◆ **RECORDS**
-- Opening Marker --

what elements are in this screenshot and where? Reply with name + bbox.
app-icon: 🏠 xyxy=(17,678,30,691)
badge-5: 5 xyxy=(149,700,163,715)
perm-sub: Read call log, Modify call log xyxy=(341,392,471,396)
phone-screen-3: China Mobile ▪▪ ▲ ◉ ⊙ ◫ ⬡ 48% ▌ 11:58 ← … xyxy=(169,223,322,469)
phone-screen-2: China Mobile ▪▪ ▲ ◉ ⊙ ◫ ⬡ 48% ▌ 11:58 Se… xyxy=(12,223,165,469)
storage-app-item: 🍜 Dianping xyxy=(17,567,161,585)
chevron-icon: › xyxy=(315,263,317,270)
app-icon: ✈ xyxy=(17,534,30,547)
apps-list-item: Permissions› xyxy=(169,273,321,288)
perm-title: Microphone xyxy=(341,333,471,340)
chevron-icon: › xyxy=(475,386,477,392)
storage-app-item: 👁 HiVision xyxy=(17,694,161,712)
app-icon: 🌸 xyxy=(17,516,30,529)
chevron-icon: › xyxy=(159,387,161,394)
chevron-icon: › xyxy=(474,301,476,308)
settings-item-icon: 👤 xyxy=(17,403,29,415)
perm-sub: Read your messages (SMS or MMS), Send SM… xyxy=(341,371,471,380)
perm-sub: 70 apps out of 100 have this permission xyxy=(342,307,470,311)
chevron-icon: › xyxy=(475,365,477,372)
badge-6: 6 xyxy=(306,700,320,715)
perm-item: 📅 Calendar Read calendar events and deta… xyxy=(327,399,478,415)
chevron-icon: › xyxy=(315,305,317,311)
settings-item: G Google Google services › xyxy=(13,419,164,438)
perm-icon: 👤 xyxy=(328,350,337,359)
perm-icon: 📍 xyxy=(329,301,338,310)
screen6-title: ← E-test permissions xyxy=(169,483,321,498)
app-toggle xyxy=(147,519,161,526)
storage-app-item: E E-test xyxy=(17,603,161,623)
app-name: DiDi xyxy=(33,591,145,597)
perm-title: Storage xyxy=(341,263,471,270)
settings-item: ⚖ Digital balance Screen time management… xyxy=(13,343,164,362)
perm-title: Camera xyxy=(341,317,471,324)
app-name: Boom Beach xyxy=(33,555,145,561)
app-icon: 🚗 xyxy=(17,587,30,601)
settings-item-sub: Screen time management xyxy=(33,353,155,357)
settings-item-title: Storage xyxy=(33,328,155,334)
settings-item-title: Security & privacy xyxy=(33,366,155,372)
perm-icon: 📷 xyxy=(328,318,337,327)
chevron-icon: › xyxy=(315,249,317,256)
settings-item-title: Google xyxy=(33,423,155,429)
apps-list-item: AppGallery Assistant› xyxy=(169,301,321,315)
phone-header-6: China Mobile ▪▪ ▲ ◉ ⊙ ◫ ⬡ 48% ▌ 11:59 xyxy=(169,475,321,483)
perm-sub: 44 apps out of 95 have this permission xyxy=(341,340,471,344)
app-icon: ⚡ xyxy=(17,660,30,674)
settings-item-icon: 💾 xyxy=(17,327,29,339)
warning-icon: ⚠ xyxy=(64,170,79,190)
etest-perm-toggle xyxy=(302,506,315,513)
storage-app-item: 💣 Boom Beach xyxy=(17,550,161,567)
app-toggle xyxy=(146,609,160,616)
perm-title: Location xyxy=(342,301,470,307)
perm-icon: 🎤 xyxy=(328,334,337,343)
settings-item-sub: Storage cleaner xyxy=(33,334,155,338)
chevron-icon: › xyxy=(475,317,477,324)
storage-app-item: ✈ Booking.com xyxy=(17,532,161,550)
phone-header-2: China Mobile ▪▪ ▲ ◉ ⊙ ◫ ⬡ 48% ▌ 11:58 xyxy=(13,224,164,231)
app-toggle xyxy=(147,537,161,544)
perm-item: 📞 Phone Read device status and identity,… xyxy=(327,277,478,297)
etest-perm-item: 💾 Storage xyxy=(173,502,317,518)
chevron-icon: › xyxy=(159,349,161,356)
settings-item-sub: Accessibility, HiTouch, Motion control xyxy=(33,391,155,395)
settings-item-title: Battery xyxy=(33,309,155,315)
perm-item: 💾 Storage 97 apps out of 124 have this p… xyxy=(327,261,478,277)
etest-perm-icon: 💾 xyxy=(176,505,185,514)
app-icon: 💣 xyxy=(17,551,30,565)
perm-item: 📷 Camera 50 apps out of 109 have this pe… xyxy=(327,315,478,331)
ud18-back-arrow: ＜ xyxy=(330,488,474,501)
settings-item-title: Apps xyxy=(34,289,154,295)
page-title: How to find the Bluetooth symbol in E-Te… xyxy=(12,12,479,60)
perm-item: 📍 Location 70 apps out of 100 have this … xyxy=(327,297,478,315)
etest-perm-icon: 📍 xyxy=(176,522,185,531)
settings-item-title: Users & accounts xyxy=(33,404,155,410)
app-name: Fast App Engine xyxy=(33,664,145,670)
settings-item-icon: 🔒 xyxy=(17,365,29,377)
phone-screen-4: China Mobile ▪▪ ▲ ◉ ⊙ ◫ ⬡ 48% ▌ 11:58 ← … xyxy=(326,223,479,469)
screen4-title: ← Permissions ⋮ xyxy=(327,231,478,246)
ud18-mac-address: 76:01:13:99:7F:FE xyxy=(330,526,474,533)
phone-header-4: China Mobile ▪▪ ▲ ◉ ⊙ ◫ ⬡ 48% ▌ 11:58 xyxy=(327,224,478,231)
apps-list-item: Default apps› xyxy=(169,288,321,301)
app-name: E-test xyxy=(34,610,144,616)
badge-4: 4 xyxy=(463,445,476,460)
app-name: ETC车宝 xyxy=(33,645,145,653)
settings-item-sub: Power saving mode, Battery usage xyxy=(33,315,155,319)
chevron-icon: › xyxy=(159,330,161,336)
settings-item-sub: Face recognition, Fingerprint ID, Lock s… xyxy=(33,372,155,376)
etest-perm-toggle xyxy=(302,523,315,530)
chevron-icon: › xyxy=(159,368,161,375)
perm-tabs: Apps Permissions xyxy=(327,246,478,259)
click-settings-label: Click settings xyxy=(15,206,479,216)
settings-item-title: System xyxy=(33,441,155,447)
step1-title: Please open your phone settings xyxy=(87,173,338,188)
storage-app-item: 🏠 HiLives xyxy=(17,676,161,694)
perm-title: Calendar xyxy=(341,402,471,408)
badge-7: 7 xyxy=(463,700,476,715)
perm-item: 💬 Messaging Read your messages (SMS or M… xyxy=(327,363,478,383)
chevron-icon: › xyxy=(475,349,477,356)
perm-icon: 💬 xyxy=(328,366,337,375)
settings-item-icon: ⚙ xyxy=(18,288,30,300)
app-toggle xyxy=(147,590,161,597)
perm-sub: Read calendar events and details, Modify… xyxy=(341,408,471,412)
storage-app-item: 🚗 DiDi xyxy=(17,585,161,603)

-- Closing Marker --

◆ **TASK TO COMPLETE**
Each entry needs to be transcribed exactly.

◆ **FINAL ANSWER**
what elements are in this screenshot and where? Reply with name + bbox.
app-icon: 🏠 xyxy=(17,678,30,691)
badge-5: 5 xyxy=(149,700,163,715)
perm-sub: Read call log, Modify call log xyxy=(341,392,471,396)
phone-screen-3: China Mobile ▪▪ ▲ ◉ ⊙ ◫ ⬡ 48% ▌ 11:58 ← … xyxy=(169,223,322,469)
phone-screen-2: China Mobile ▪▪ ▲ ◉ ⊙ ◫ ⬡ 48% ▌ 11:58 Se… xyxy=(12,223,165,469)
storage-app-item: 🍜 Dianping xyxy=(17,567,161,585)
chevron-icon: › xyxy=(315,263,317,270)
app-icon: ✈ xyxy=(17,534,30,547)
apps-list-item: Permissions› xyxy=(169,273,321,288)
perm-title: Microphone xyxy=(341,333,471,340)
chevron-icon: › xyxy=(475,386,477,392)
storage-app-item: 👁 HiVision xyxy=(17,694,161,712)
app-icon: 🌸 xyxy=(17,516,30,529)
chevron-icon: › xyxy=(159,387,161,394)
chevron-icon: › xyxy=(474,301,476,308)
settings-item-icon: 👤 xyxy=(17,403,29,415)
perm-sub: Read your messages (SMS or MMS), Send SM… xyxy=(341,371,471,380)
perm-sub: 70 apps out of 100 have this permission xyxy=(342,307,470,311)
chevron-icon: › xyxy=(475,365,477,372)
badge-6: 6 xyxy=(306,700,320,715)
perm-item: 📅 Calendar Read calendar events and deta… xyxy=(327,399,478,415)
chevron-icon: › xyxy=(315,305,317,311)
settings-item: G Google Google services › xyxy=(13,419,164,438)
perm-icon: 👤 xyxy=(328,350,337,359)
perm-icon: 📍 xyxy=(329,301,338,310)
screen6-title: ← E-test permissions xyxy=(169,483,321,498)
app-toggle xyxy=(147,519,161,526)
storage-app-item: E E-test xyxy=(17,603,161,623)
app-name: DiDi xyxy=(33,591,145,597)
perm-title: Storage xyxy=(341,263,471,270)
settings-item: ⚖ Digital balance Screen time management… xyxy=(13,343,164,362)
perm-title: Camera xyxy=(341,317,471,324)
app-name: Boom Beach xyxy=(33,555,145,561)
app-icon: 🚗 xyxy=(17,587,30,601)
settings-item-sub: Screen time management xyxy=(33,353,155,357)
settings-item-title: Storage xyxy=(33,328,155,334)
settings-item-title: Security & privacy xyxy=(33,366,155,372)
perm-icon: 📷 xyxy=(328,318,337,327)
chevron-icon: › xyxy=(315,249,317,256)
settings-item-title: Google xyxy=(33,423,155,429)
apps-list-item: AppGallery Assistant› xyxy=(169,301,321,315)
phone-header-6: China Mobile ▪▪ ▲ ◉ ⊙ ◫ ⬡ 48% ▌ 11:59 xyxy=(169,475,321,483)
perm-sub: 44 apps out of 95 have this permission xyxy=(341,340,471,344)
app-icon: ⚡ xyxy=(17,660,30,674)
settings-item-icon: 💾 xyxy=(17,327,29,339)
warning-icon: ⚠ xyxy=(64,170,79,190)
etest-perm-toggle xyxy=(302,506,315,513)
storage-app-item: 💣 Boom Beach xyxy=(17,550,161,567)
app-toggle xyxy=(146,609,160,616)
perm-title: Location xyxy=(342,301,470,307)
perm-icon: 🎤 xyxy=(328,334,337,343)
settings-item-sub: Storage cleaner xyxy=(33,334,155,338)
chevron-icon: › xyxy=(475,317,477,324)
storage-app-item: ✈ Booking.com xyxy=(17,532,161,550)
phone-header-2: China Mobile ▪▪ ▲ ◉ ⊙ ◫ ⬡ 48% ▌ 11:58 xyxy=(13,224,164,231)
app-toggle xyxy=(147,537,161,544)
perm-item: 📞 Phone Read device status and identity,… xyxy=(327,277,478,297)
etest-perm-item: 💾 Storage xyxy=(173,502,317,518)
chevron-icon: › xyxy=(159,349,161,356)
settings-item-sub: Accessibility, HiTouch, Motion control xyxy=(33,391,155,395)
settings-item-title: Battery xyxy=(33,309,155,315)
perm-item: 💾 Storage 97 apps out of 124 have this p… xyxy=(327,261,478,277)
etest-perm-icon: 💾 xyxy=(176,505,185,514)
app-icon: 💣 xyxy=(17,551,30,565)
perm-item: 📷 Camera 50 apps out of 109 have this pe… xyxy=(327,315,478,331)
ud18-back-arrow: ＜ xyxy=(330,488,474,501)
settings-item-title: Apps xyxy=(34,289,154,295)
page-title: How to find the Bluetooth symbol in E-Te… xyxy=(12,12,479,60)
perm-item: 📍 Location 70 apps out of 100 have this … xyxy=(327,297,478,315)
etest-perm-icon: 📍 xyxy=(176,522,185,531)
settings-item-title: Users & accounts xyxy=(33,404,155,410)
app-name: Fast App Engine xyxy=(33,664,145,670)
settings-item-icon: 🔒 xyxy=(17,365,29,377)
phone-screen-4: China Mobile ▪▪ ▲ ◉ ⊙ ◫ ⬡ 48% ▌ 11:58 ← … xyxy=(326,223,479,469)
screen4-title: ← Permissions ⋮ xyxy=(327,231,478,246)
ud18-mac-address: 76:01:13:99:7F:FE xyxy=(330,526,474,533)
phone-header-4: China Mobile ▪▪ ▲ ◉ ⊙ ◫ ⬡ 48% ▌ 11:58 xyxy=(327,224,478,231)
apps-list-item: Default apps› xyxy=(169,288,321,301)
app-name: E-test xyxy=(34,610,144,616)
badge-4: 4 xyxy=(463,445,476,460)
app-name: ETC车宝 xyxy=(33,645,145,653)
settings-item-sub: Power saving mode, Battery usage xyxy=(33,315,155,319)
chevron-icon: › xyxy=(159,330,161,336)
settings-item-sub: Face recognition, Fingerprint ID, Lock s… xyxy=(33,372,155,376)
etest-perm-toggle xyxy=(302,523,315,530)
chevron-icon: › xyxy=(159,368,161,375)
perm-tabs: Apps Permissions xyxy=(327,246,478,259)
click-settings-label: Click settings xyxy=(15,206,479,216)
settings-item-title: System xyxy=(33,441,155,447)
step1-title: Please open your phone settings xyxy=(87,173,338,188)
storage-app-item: 🏠 HiLives xyxy=(17,676,161,694)
perm-title: Calendar xyxy=(341,402,471,408)
badge-7: 7 xyxy=(463,700,476,715)
perm-item: 💬 Messaging Read your messages (SMS or M… xyxy=(327,363,478,383)
chevron-icon: › xyxy=(475,349,477,356)
perm-icon: 💬 xyxy=(328,366,337,375)
settings-item-icon: ⚙ xyxy=(18,288,30,300)
app-toggle xyxy=(147,590,161,597)
perm-sub: Read calendar events and details, Modify… xyxy=(341,408,471,412)
storage-app-item: 🚗 DiDi xyxy=(17,585,161,603)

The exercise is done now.